(Saved entries)
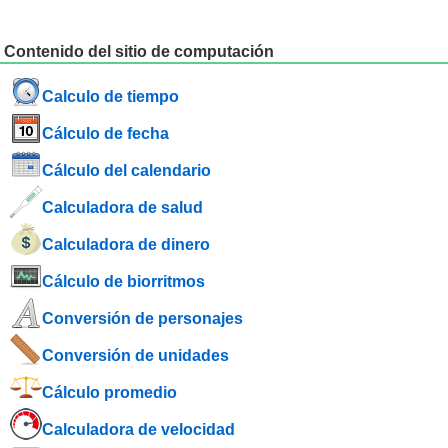
Contenido del sitio de computación
Calculo de tiempo
Cálculo de fecha
Cálculo del calendario
Calculadora de salud
Calculadora de dinero
Cálculo de biorritmos
Conversión de personajes
Conversión de unidades
Cálculo promedio
Calculadora de velocidad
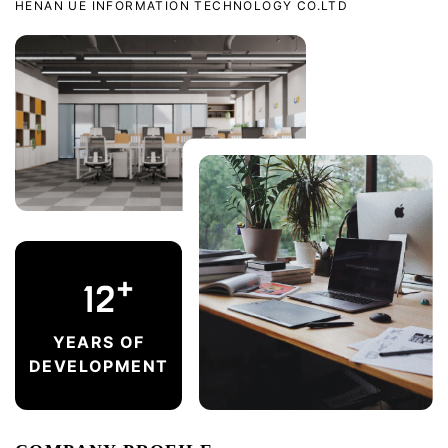
HENAN UE INFORMATION TECHNOLOGY CO.LTD
12
YEARS OF
DEVELOPMENT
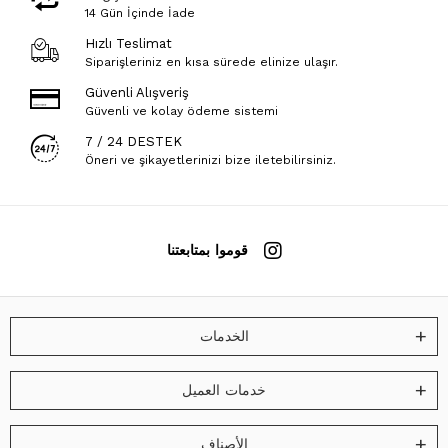
14 Gün İçinde İade
Hızlı Teslimat
Siparişleriniz en kısa sürede elinize ulaşır.
Güvenli Alışveriş
Güvenli ve kolay ödeme sistemi
7 / 24 DESTEK
Öneri ve şikayetlerinizi bize iletebilirsiniz.
قوموا بمتابعتنا
الخدمات
خدمات العميل
الأصناف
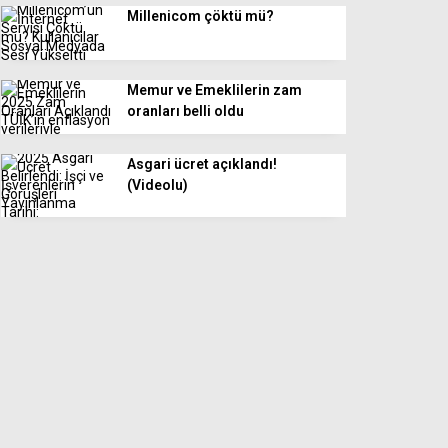
Millenicom çöktü mü?
Memur ve Emeklilerin zam
oranları belli oldu
Asgari ücret açıklandı!
(Videolu)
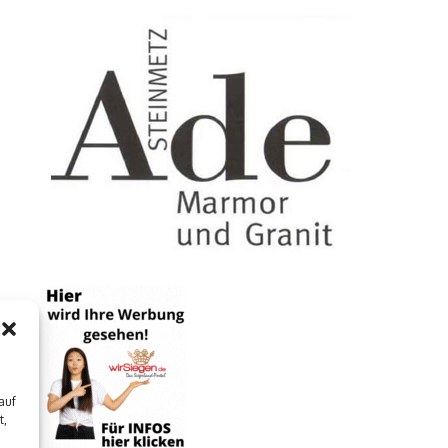
auf
t,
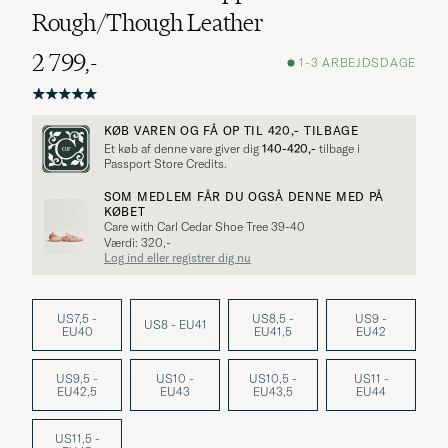
Rough/Though Leather
2 799,-
1-3 ARBEJDSDAGE
KØB VAREN OG FÅ OP TIL
420,-
TILBAGE
Et køb af denne vare giver dig
140-420,-
tilbage i
Passport Store Credits.
SOM MEDLEM FÅR DU OGSÅ DENNE MED PÅ
KØBET
Care with Carl Cedar Shoe Tree 39-40
Værdi: 320,-
Log ind eller registrer dig nu
US7,5 -
US8,5 -
US9 -
US8 - EU41
EU40
EU41,5
EU42
US9,5 -
US10 -
US10,5 -
US11 -
EU42,5
EU43
EU43,5
EU44
US11,5 -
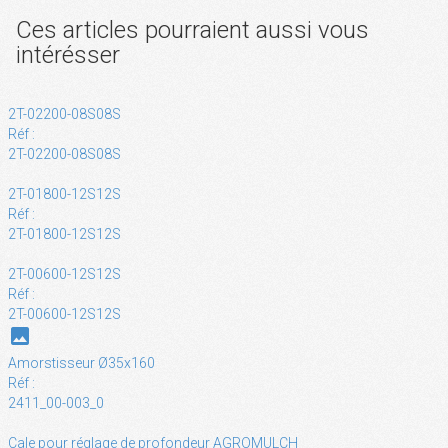
Ces articles pourraient aussi vous
intérésser
2T-02200-08S08S
Réf :
2T-02200-08S08S
2T-01800-12S12S
Réf :
2T-01800-12S12S
2T-00600-12S12S
Réf :
2T-00600-12S12S
photo
Amorstisseur Ø35x160
Réf :
2411_00-003_0
Cale pour réglage de profondeur AGROMULCH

Exercise details :: The result should be a word-for-word restatement of all the data, without images.

Result of this task ::
Contenido del sitio de computación
Calculo de tiempo
Cálculo de fecha
Cálculo del calendario
Calculadora de salud
Calculadora de dinero
Cálculo de biorritmos
Conversión de personajes
Conversión de unidades
Cálculo promedio
Calculadora de velocidad
HENAN UE INFORMATION TECHNOLOGY CO.LTD
12
YEARS OF
DEVELOPMENT
14 Gün İçinde İade
Hızlı Teslimat
Siparişleriniz en kısa sürede elinize ulaşır.
Güvenli Alışveriş
Güvenli ve kolay ödeme sistemi
7 / 24 DESTEK
Öneri ve şikayetlerinizi bize iletebilirsiniz.
قوموا بمتابعتنا
الخدمات
خدمات العميل
الأصناف
Millenicom çöktü mü?
Memur ve Emeklilerin zam
oranları belli oldu
Asgari ücret açıklandı!
(Videolu)
auf
t,
Rough/Though Leather
2 799,-
1-3 ARBEJDSDAGE
KØB VAREN OG FÅ OP TIL
420,-
TILBAGE
Et køb af denne vare giver dig
140-420,-
tilbage i
Passport Store Credits.
SOM MEDLEM FÅR DU OGSÅ DENNE MED PÅ
KØBET
Care with Carl Cedar Shoe Tree 39-40
Værdi: 320,-
Log ind eller registrer dig nu
US7,5 -
US8,5 -
US9 -
US8 - EU41
EU40
EU41,5
EU42
US9,5 -
US10 -
US10,5 -
US11 -
EU42,5
EU43
EU43,5
EU44
US11,5 -
Ces articles pourraient aussi vous
intérésser
2T-02200-08S08S
Réf :
2T-02200-08S08S
2T-01800-12S12S
Réf :
2T-01800-12S12S
2T-00600-12S12S
Réf :
2T-00600-12S12S
photo
Amorstisseur Ø35x160
Réf :
2411_00-003_0
Cale pour réglage de profondeur AGROMULCH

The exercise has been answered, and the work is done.